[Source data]

↓

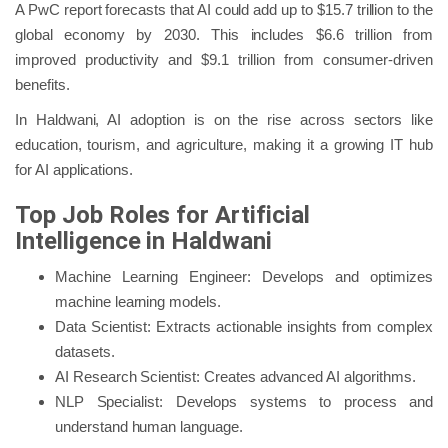
A PwC report forecasts that AI could add up to $15.7 trillion to the
global economy by 2030. This includes $6.6 trillion from
improved productivity and $9.1 trillion from consumer-driven
benefits.
In Haldwani, AI adoption is on the rise across sectors like
education, tourism, and agriculture, making it a growing IT hub
for AI applications.
Top Job Roles for Artificial
Intelligence in Haldwani
Machine Learning Engineer: Develops and optimizes
machine learning models.
Data Scientist: Extracts actionable insights from complex
datasets.
AI Research Scientist: Creates advanced AI algorithms.
NLP Specialist: Develops systems to process and
understand human language.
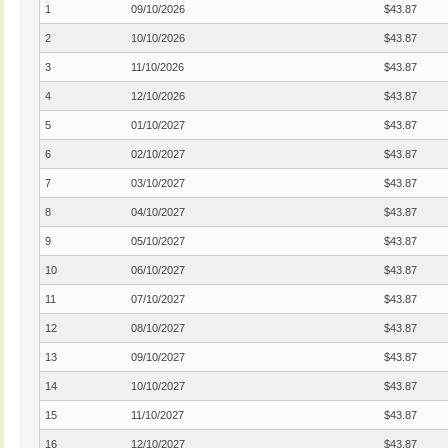
1
09/10/2026
$43.87
2
10/10/2026
$43.87
3
11/10/2026
$43.87
4
12/10/2026
$43.87
5
01/10/2027
$43.87
6
02/10/2027
$43.87
7
03/10/2027
$43.87
8
04/10/2027
$43.87
9
05/10/2027
$43.87
10
06/10/2027
$43.87
11
07/10/2027
$43.87
12
08/10/2027
$43.87
13
09/10/2027
$43.87
14
10/10/2027
$43.87
15
11/10/2027
$43.87
16
12/10/2027
$43.87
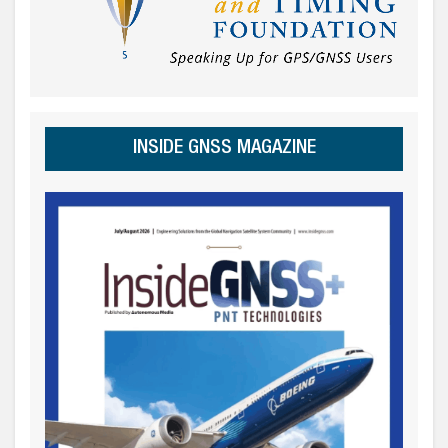
INSIDE GNSS MAGAZINE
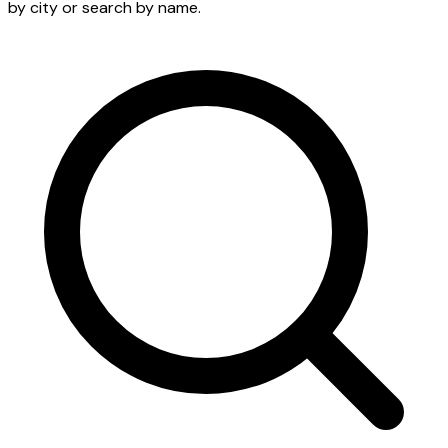
by city or search by name.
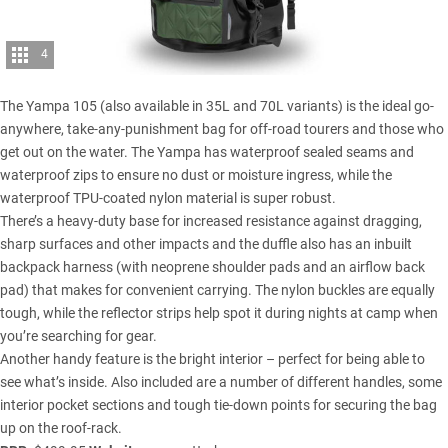
4
The Yampa 105 (also available in 35L and 70L variants) is the ideal go-
anywhere, take-any-punishment bag for off-road tourers and those who
get out on the water. The Yampa has waterproof sealed seams and
waterproof zips to ensure no dust or moisture ingress, while the
waterproof TPU-coated nylon material is super robust.
There’s a heavy-duty base for increased resistance against dragging,
sharp surfaces and other impacts and the duffle also has an inbuilt
backpack harness (with neoprene shoulder pads and an airflow back
pad) that makes for convenient carrying. The nylon buckles are equally
tough, while the reflector strips help spot it during nights at camp when
you’re searching for gear.
Another handy feature is the bright interior – perfect for being able to
see what’s inside. Also included are a number of different handles, some
interior pocket sections and tough tie-down points for securing the bag
up on the roof-rack.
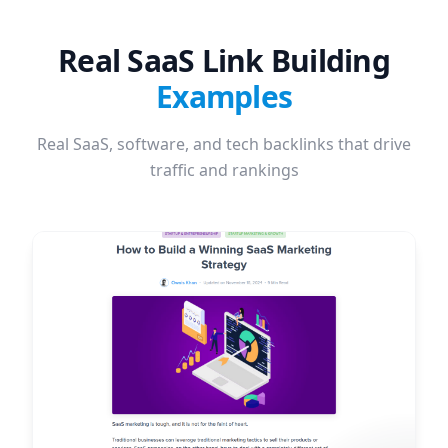
Real SaaS Link Building
Examples
Real SaaS, software, and tech backlinks that drive
traffic and rankings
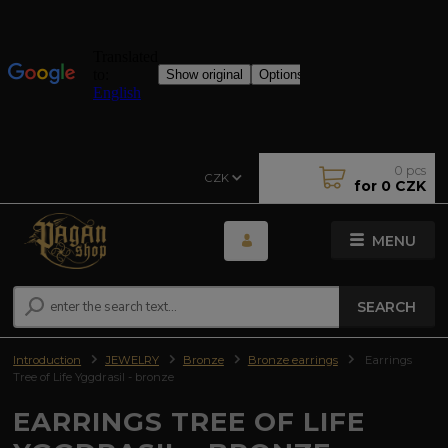
0
pcs
CZK
for
0 CZK
MENU
SEARCH
Introduction
JEWELRY
Bronze
Bronze earrings
Earrings
Tree of Life Yggdrasil - bronze
EARRINGS TREE OF LIFE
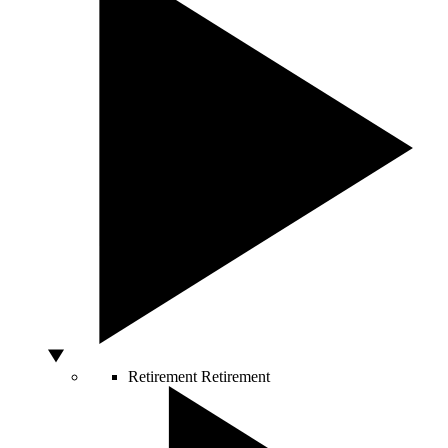
Retirement
Retirement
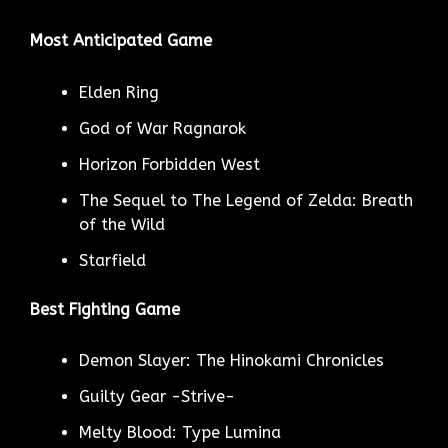
Most Anticipated Game
Elden Ring
God of War Ragnarok
Horizon Forbidden West
The Sequel to The Legend of Zelda: Breath
of the Wild
Starfield
Best Fighting Game
Demon Slayer: The Hinokami Chronicles
Guilty Gear -Strive-
Melty Blood: Type Lumina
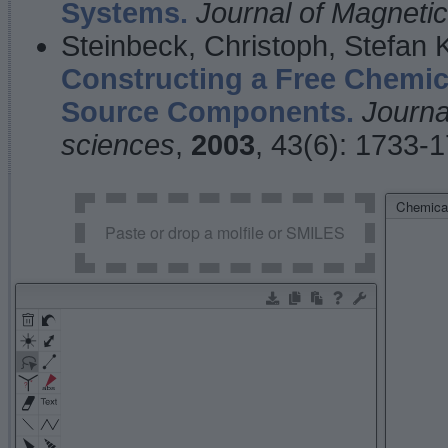
Systems.
Journal of Magnet
Steinbeck, Christoph, Stefan
Constructing a Free Chemic
Source Components.
Journa
sciences
,
2003
, 43(6): 1733-
Chemical
Paste or drop a molfile or SMILES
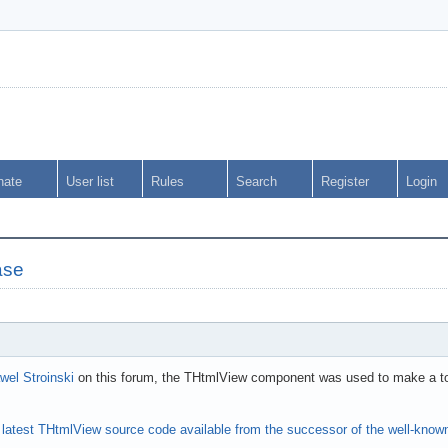
nate
User list
Rules
Search
Register
Login
ase
wel Stroinski
on this forum, the THtmlView component was used to make a tool 
e
latest THtmlView source code available from the successor of the well-kn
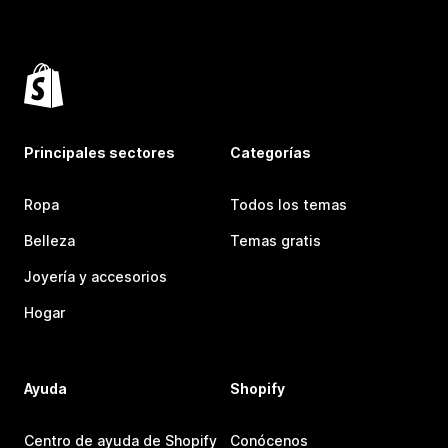
Principales sectores
Categorías
Ropa
Todos los temas
Belleza
Temas gratis
Joyería y accesorios
Hogar
Ayuda
Shopify
Centro de ayuda de Shopify
Conócenos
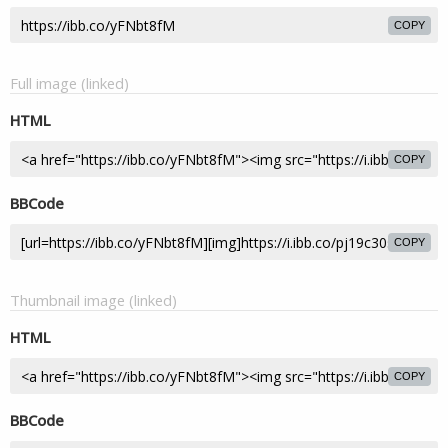
COPY
Full image (linked)
HTML
COPY
BBCode
COPY
Thumbnail image (linked)
HTML
COPY
BBCode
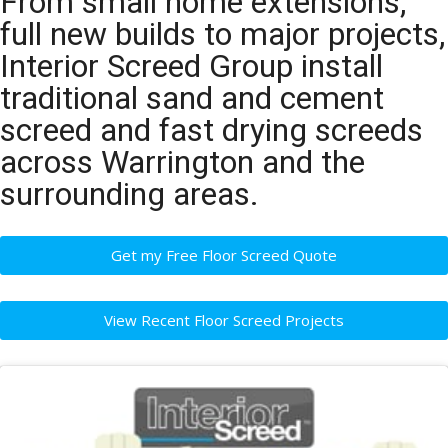
From small home extensions,
full new builds to major projects,
Interior Screed Group install
traditional sand and cement
screed and fast drying screeds
across Warrington and the
surrounding areas.
Get my Free Floor Screed Quote
View Recent Floor Screed Projects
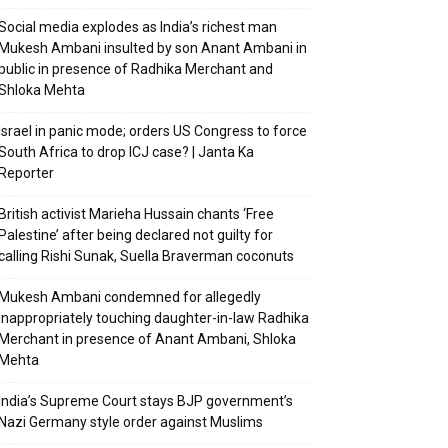
Social media explodes as India’s richest man
Mukesh Ambani insulted by son Anant Ambani in
public in presence of Radhika Merchant and
Shloka Mehta
Israel in panic mode; orders US Congress to force
South Africa to drop ICJ case? | Janta Ka
Reporter
British activist Marieha Hussain chants ‘Free
Palestine’ after being declared not guilty for
calling Rishi Sunak, Suella Braverman coconuts
Mukesh Ambani condemned for allegedly
inappropriately touching daughter-in-law Radhika
Merchant in presence of Anant Ambani, Shloka
Mehta
India’s Supreme Court stays BJP government’s
Nazi Germany style order against Muslims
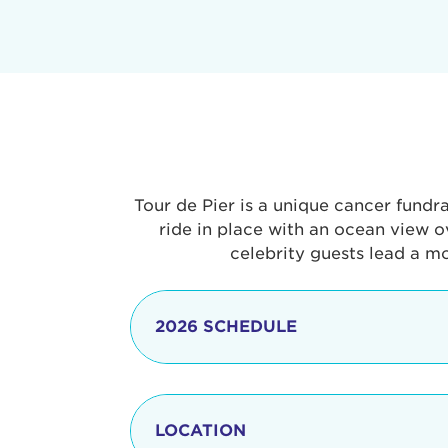
Tour de Pier is a unique cancer fundr
ride in place with an ocean view o
celebrity guests lead a m
2026 SCHEDULE
7:30 am
LOCATION
8:15 - 8:30 am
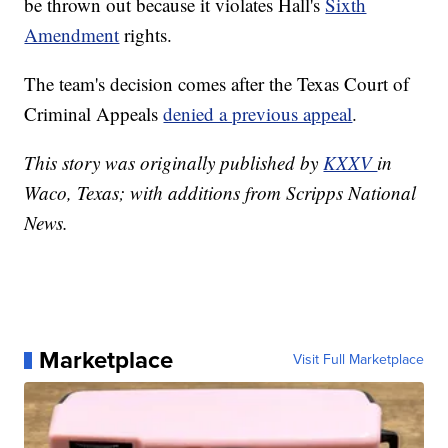
be thrown out because it violates Hall's
Sixth
Amendment
rights.
The team's decision comes after the Texas Court of
Criminal Appeals
denied a previous appeal
.
This story was originally published by
KXXV
in
Waco, Texas; with additions from Scripps National
News.
Marketplace
Visit Full Marketplace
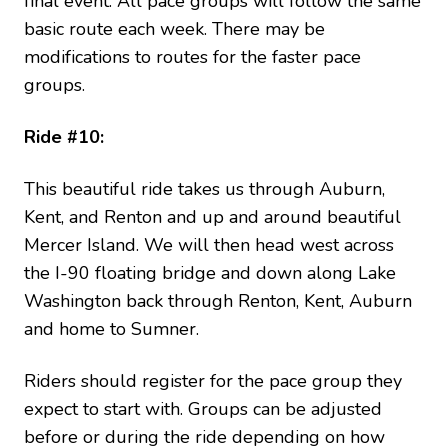
final event. All pace groups will follow the same
basic route each week. There may be
modifications to routes for the faster pace
groups.
Ride #10:
This beautiful ride takes us through Auburn,
Kent, and Renton and up and around beautiful
Mercer Island. We will then head west across
the I-90 floating bridge and down along Lake
Washington back through Renton, Kent, Auburn
and home to Sumner.
Riders should register for the pace group they
expect to start with. Groups can be adjusted
before or during the ride depending on how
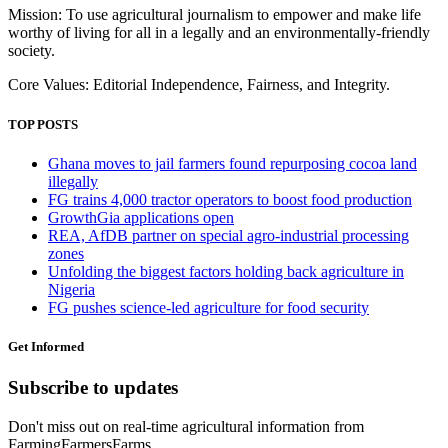
Mission: To use agricultural journalism to empower and make life
worthy of living for all in a legally and an environmentally-friendly
society.
Core Values: Editorial Independence, Fairness, and Integrity.
TOP POSTS
Ghana moves to jail farmers found repurposing cocoa land
illegally
FG trains 4,000 tractor operators to boost food production
GrowthGia applications open
REA, AfDB partner on special agro-industrial processing
zones
Unfolding the biggest factors holding back agriculture in
Nigeria
FG pushes science-led agriculture for food security
Get Informed
Subscribe to updates
Don't miss out on real-time agricultural information from
FarmingFarmersFarms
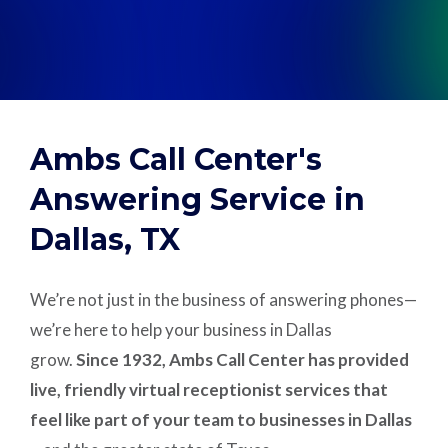
Support
Pay
Ambs Call Center's
Careers
Answering Service in
Dallas, TX
Plans & Pricing
We’re not just in the business of answering phones—
we’re here to help your business in Dallas
grow.
Since 1932, Ambs Call Center has provided
live, friendly virtual receptionist services that
feel like part of your team to businesses in Dallas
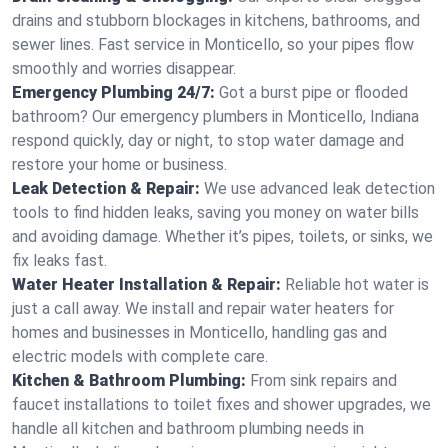
drains and stubborn blockages in kitchens, bathrooms, and
sewer lines. Fast service in Monticello, so your pipes flow
smoothly and worries disappear.
Emergency Plumbing 24/7:
Got a burst pipe or flooded
bathroom? Our emergency plumbers in Monticello, Indiana
respond quickly, day or night, to stop water damage and
restore your home or business.
Leak Detection & Repair:
We use advanced leak detection
tools to find hidden leaks, saving you money on water bills
and avoiding damage. Whether it’s pipes, toilets, or sinks, we
fix leaks fast.
Water Heater Installation & Repair:
Reliable hot water is
just a call away. We install and repair water heaters for
homes and businesses in Monticello, handling gas and
electric models with complete care.
Kitchen & Bathroom Plumbing:
From sink repairs and
faucet installations to toilet fixes and shower upgrades, we
handle all kitchen and bathroom plumbing needs in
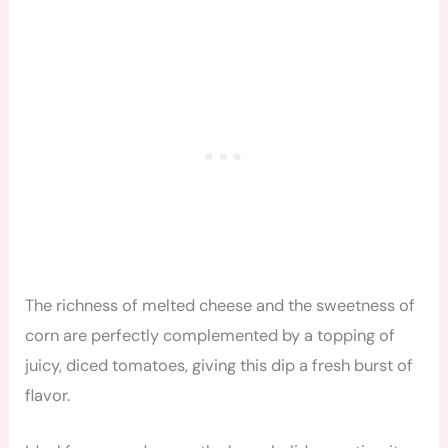
The richness of melted cheese and the sweetness of
corn are perfectly complemented by a topping of
juicy, diced tomatoes, giving this dip a fresh burst of
flavor.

↑

Your answer should consist of all lines above that include the string "applications".

for AI applications.
GrowthGia applications open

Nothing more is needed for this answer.